In the wake of horrifying mass shootings such as the Virginia Beach  and Virginia Tech shootings such a ban might seem reasonable to many, but in addition to the points made above, it would also fail to address additional substantial legal problems. For example the Supreme Court has ruled on more than one occasion that Second Amendment protections extend to  weapons “in common use for lawful purposes.” With the sheer quantity of AR-15 style firearms involved, this most popular of rifle styles can certainly be considered to be “in common use for lawful purposes.” So what is the point in proposing policies which may be neither constitutionally permissible nor enforceable?

Such facts might lead town hall participants to ask Democratic presidential candidates how many law-abiding citizens they are prepared to criminalize and demean in their pursuit of gun control? Do they seriously intend to make felons of millions of residents of the Republic? How many casualties are they prepared to inflict on ordinary folks (and law enforcement) who would see themselves as standing up for their constitutional rights and might forcibly resist any attempts at confiscation? How many criminals (or criminally insane) would such legislation deter? And, perhaps most importantly, what benefit would actually derive from a ban on assault firearms?

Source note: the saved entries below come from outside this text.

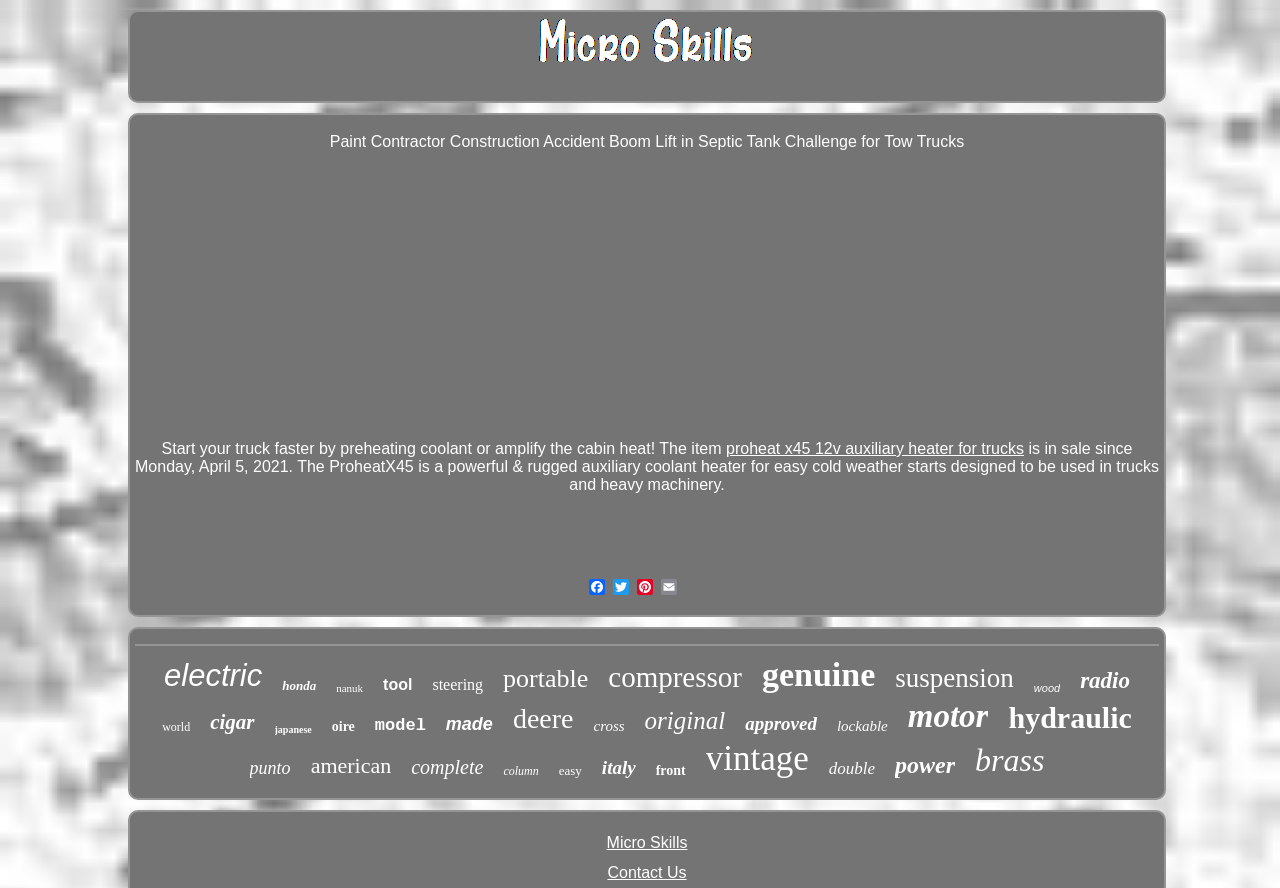 This screenshot has height=888, width=1280. Describe the element at coordinates (397, 684) in the screenshot. I see `tool` at that location.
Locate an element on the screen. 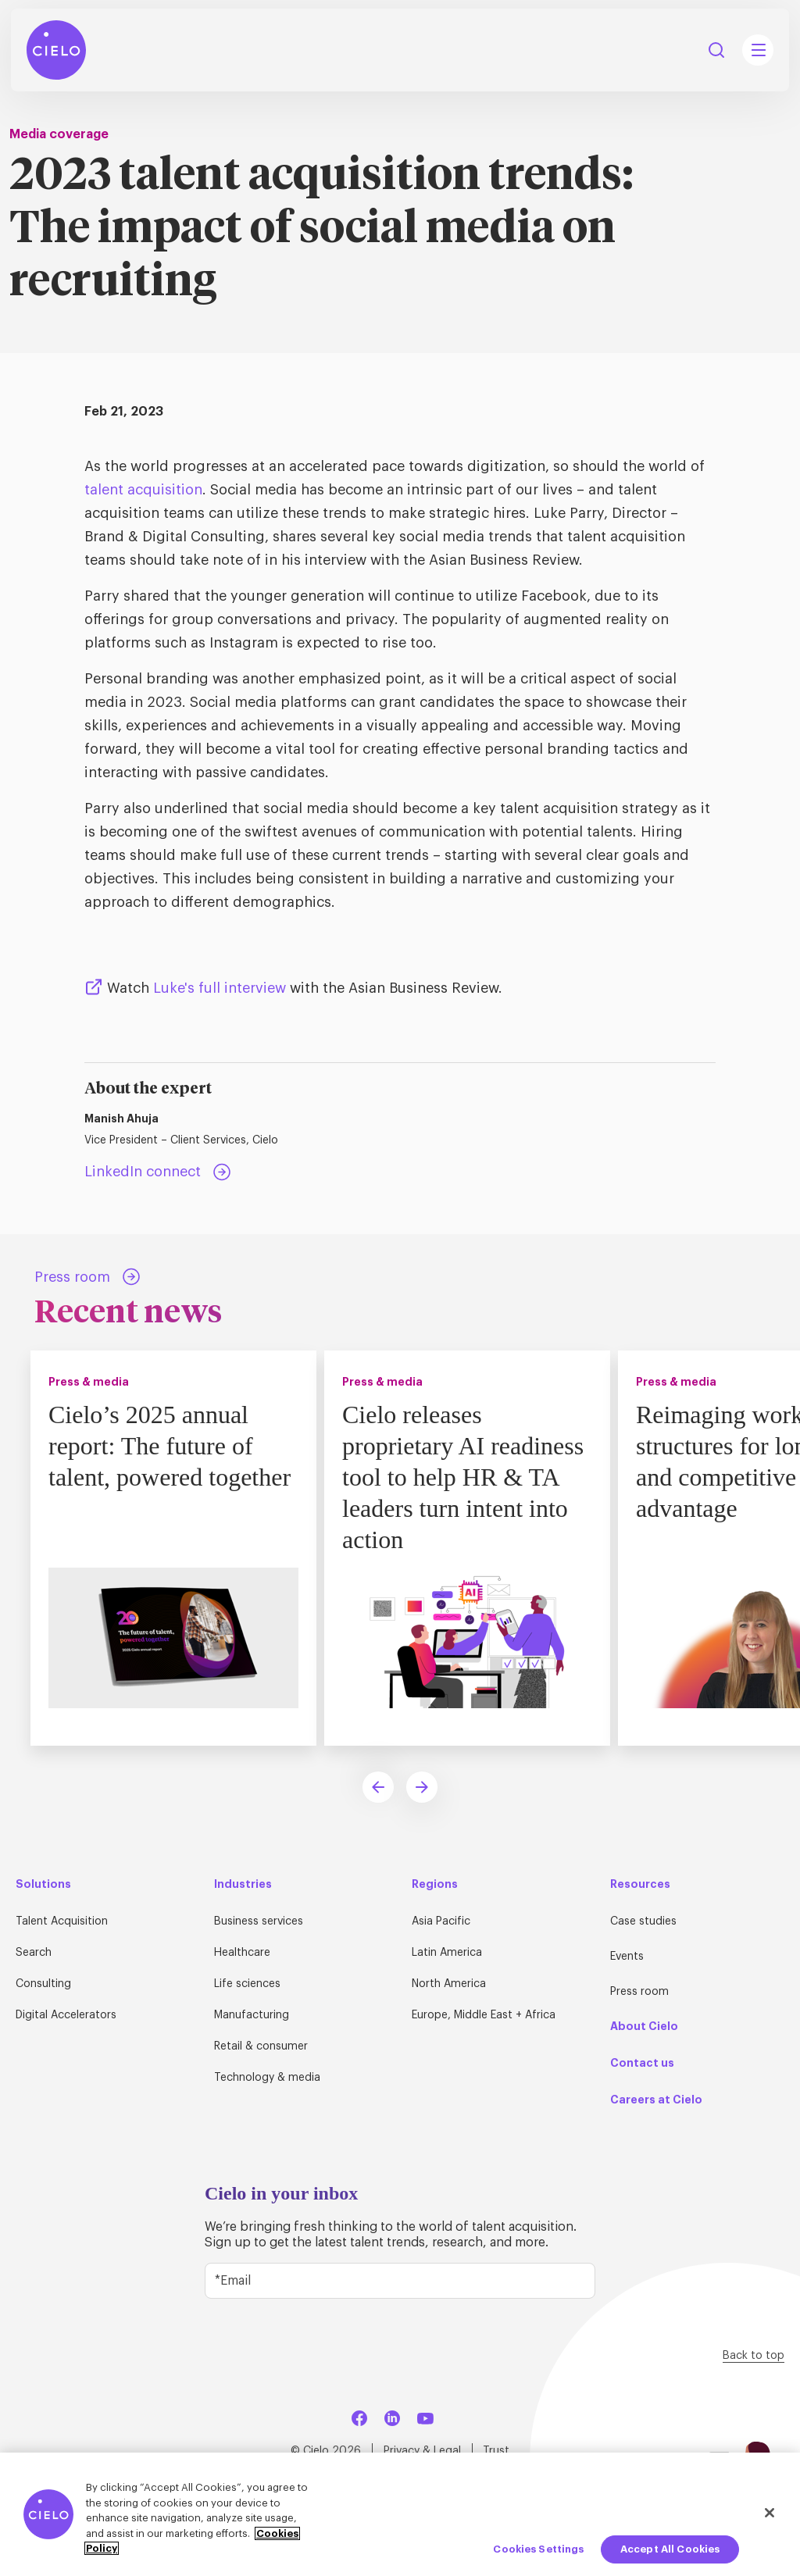 The height and width of the screenshot is (2576, 800). Search is located at coordinates (34, 1952). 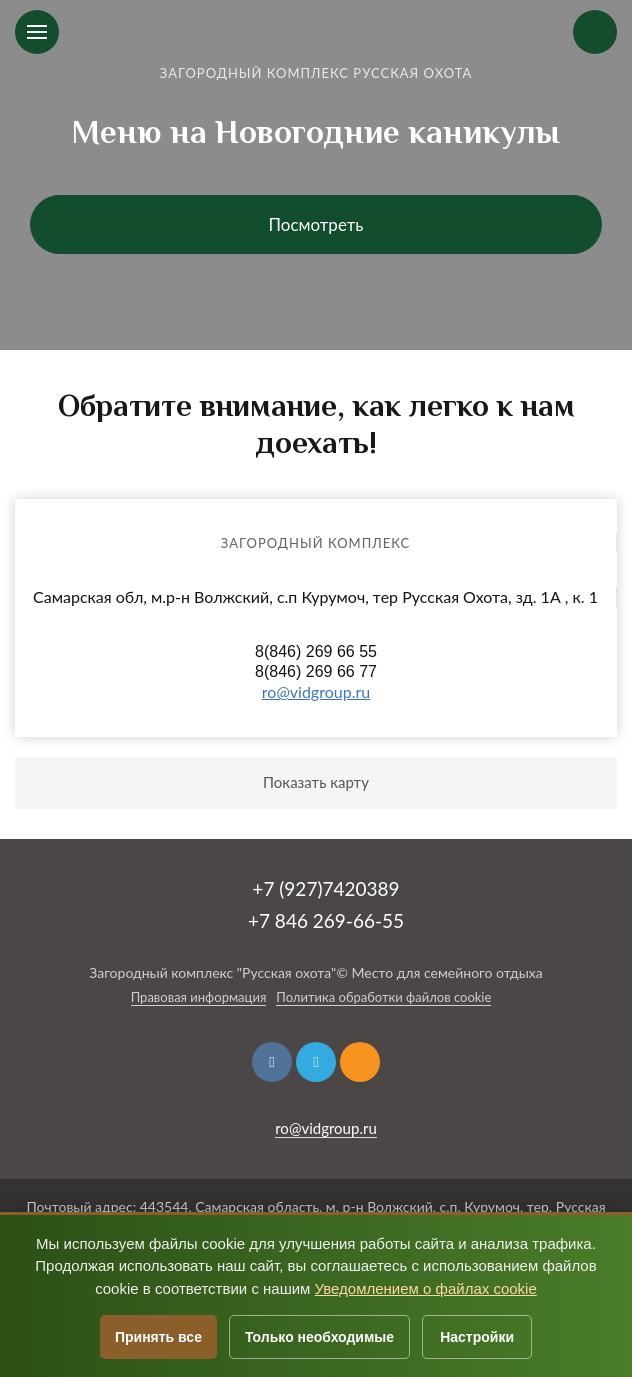 The width and height of the screenshot is (632, 1377). What do you see at coordinates (319, 1337) in the screenshot?
I see `Только необходимые` at bounding box center [319, 1337].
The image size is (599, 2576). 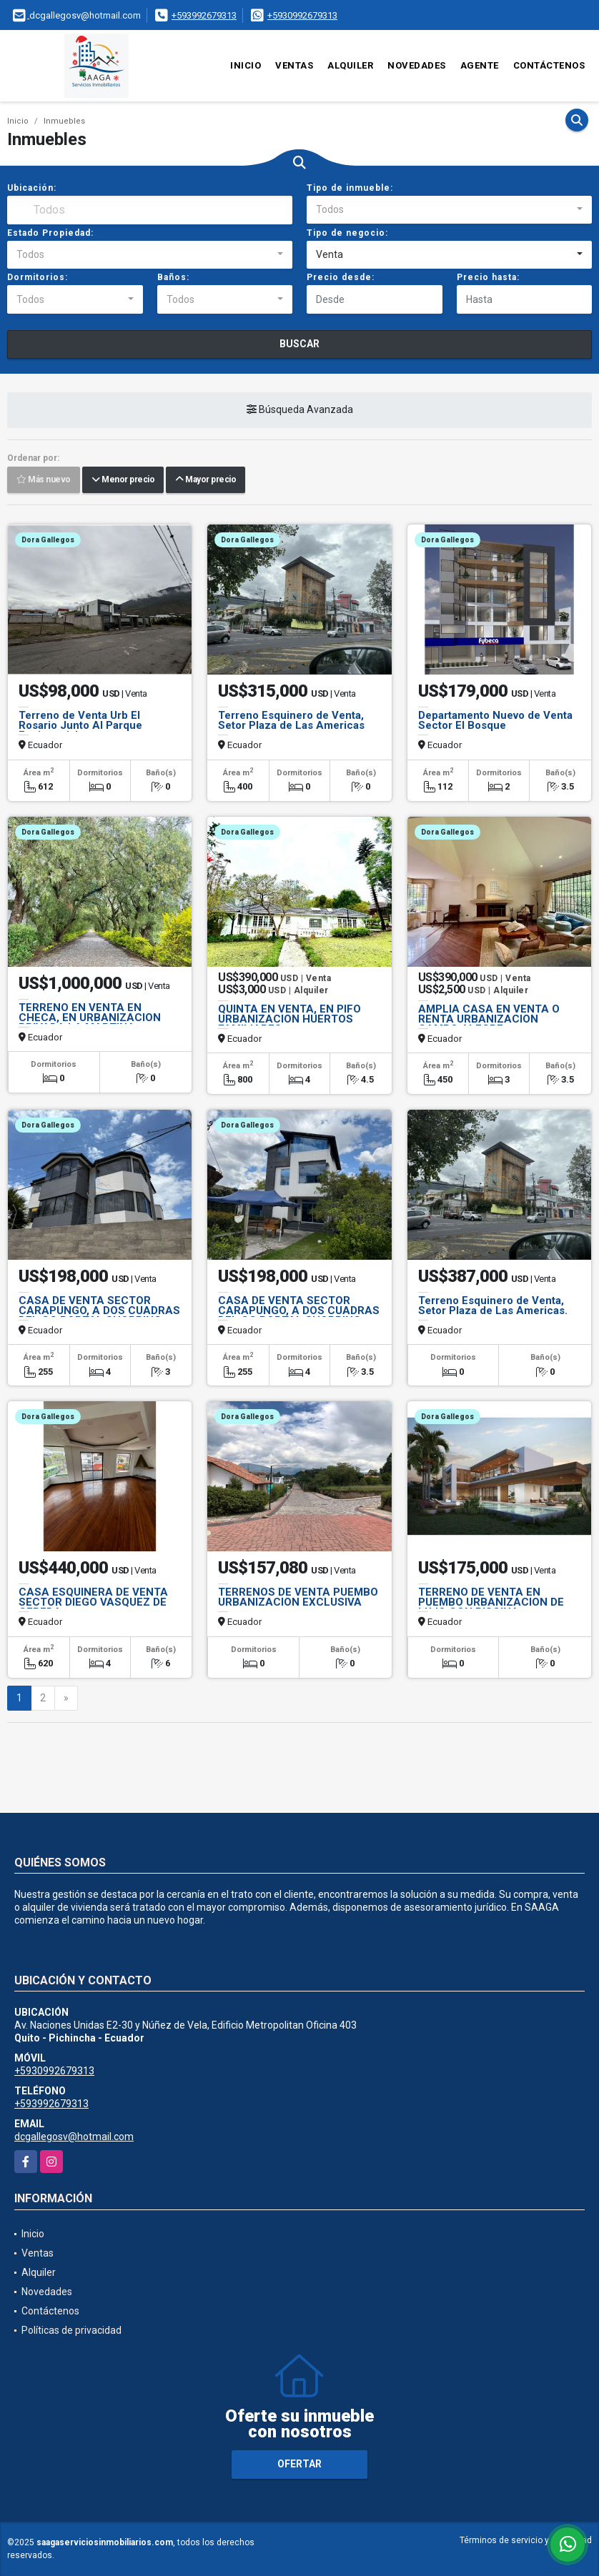 What do you see at coordinates (66, 1698) in the screenshot?
I see `[Next]` at bounding box center [66, 1698].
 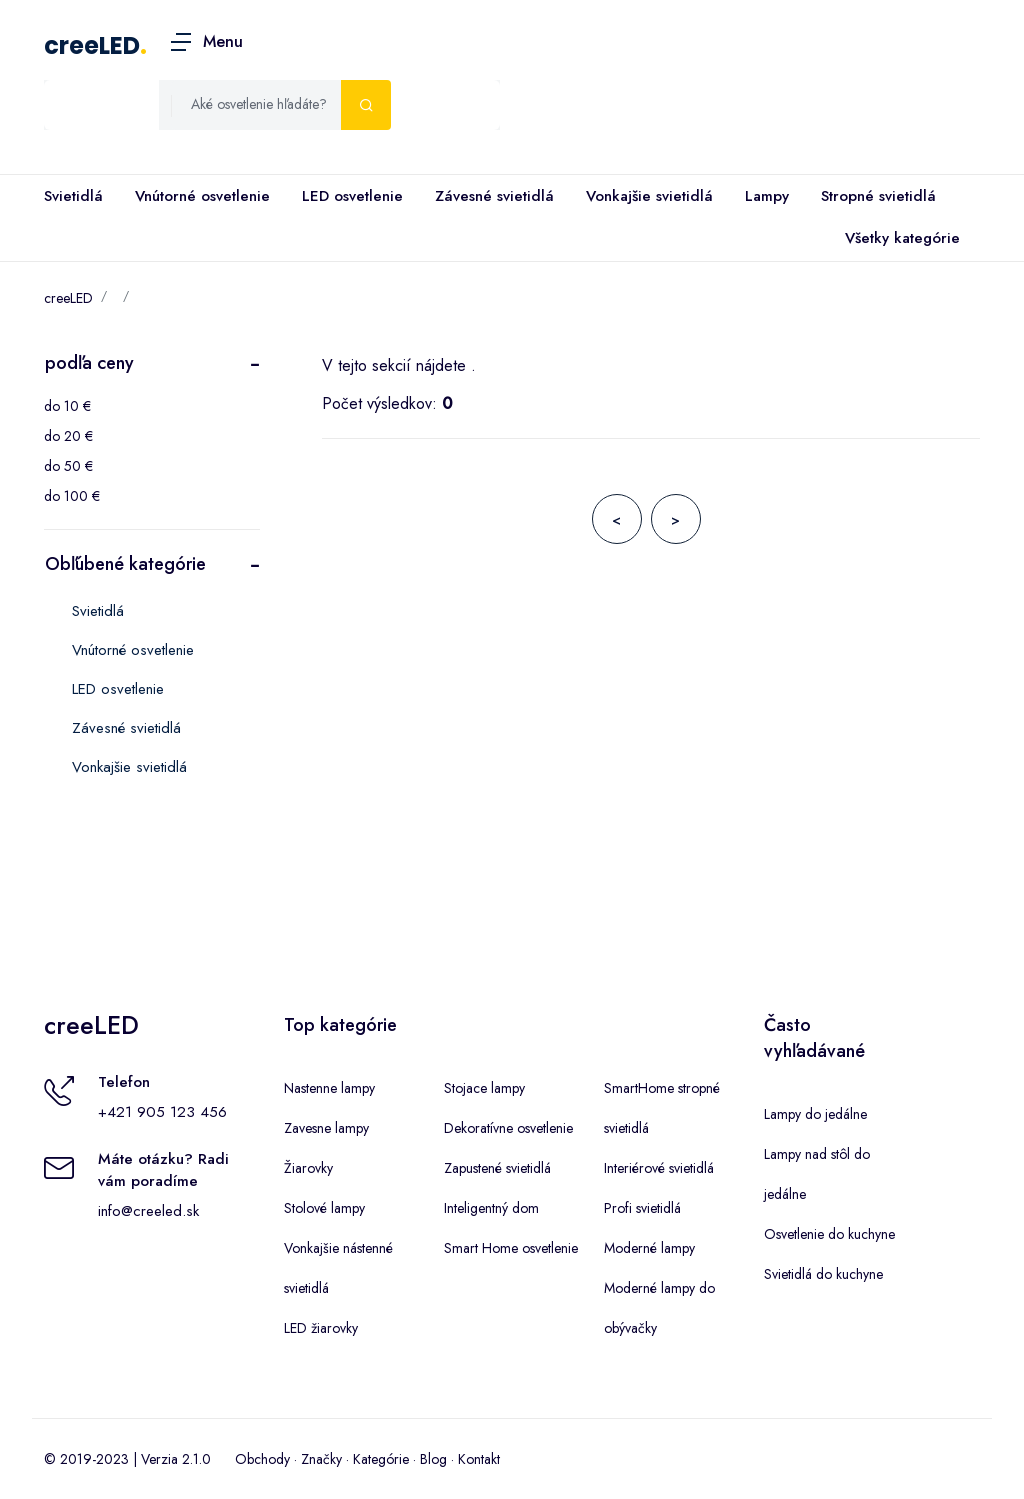 What do you see at coordinates (659, 1168) in the screenshot?
I see `Interiérové svietidlá` at bounding box center [659, 1168].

It might be that what these politicians truly fear themselves is encapsulated in these questions. It may be symptomatic that Gov. Northam’s declaration of a state of emergency to ban guns around the Virginia Capitol on Lobby Day the other week (thus statistically increasing the risks to the crowds and despite much historical evidence of peaceful gun lobbying to the contrary) was because of his own fear of guns in the hands of angry citizens who might refuse to submit to his agenda. It could be that what politicians who advocate gun control truly fear is not violent crime or mass shootings but a future well-armed rejection of their own legislative over-reach.     

• Tim Wilson is a senior fellow at the London Center for Policy Research, a retired British Army officer and a proud American citizen. Pete O’Brien is a senior fellow at the London Center for Policy Research, a retired Naval officer and a successful business owner.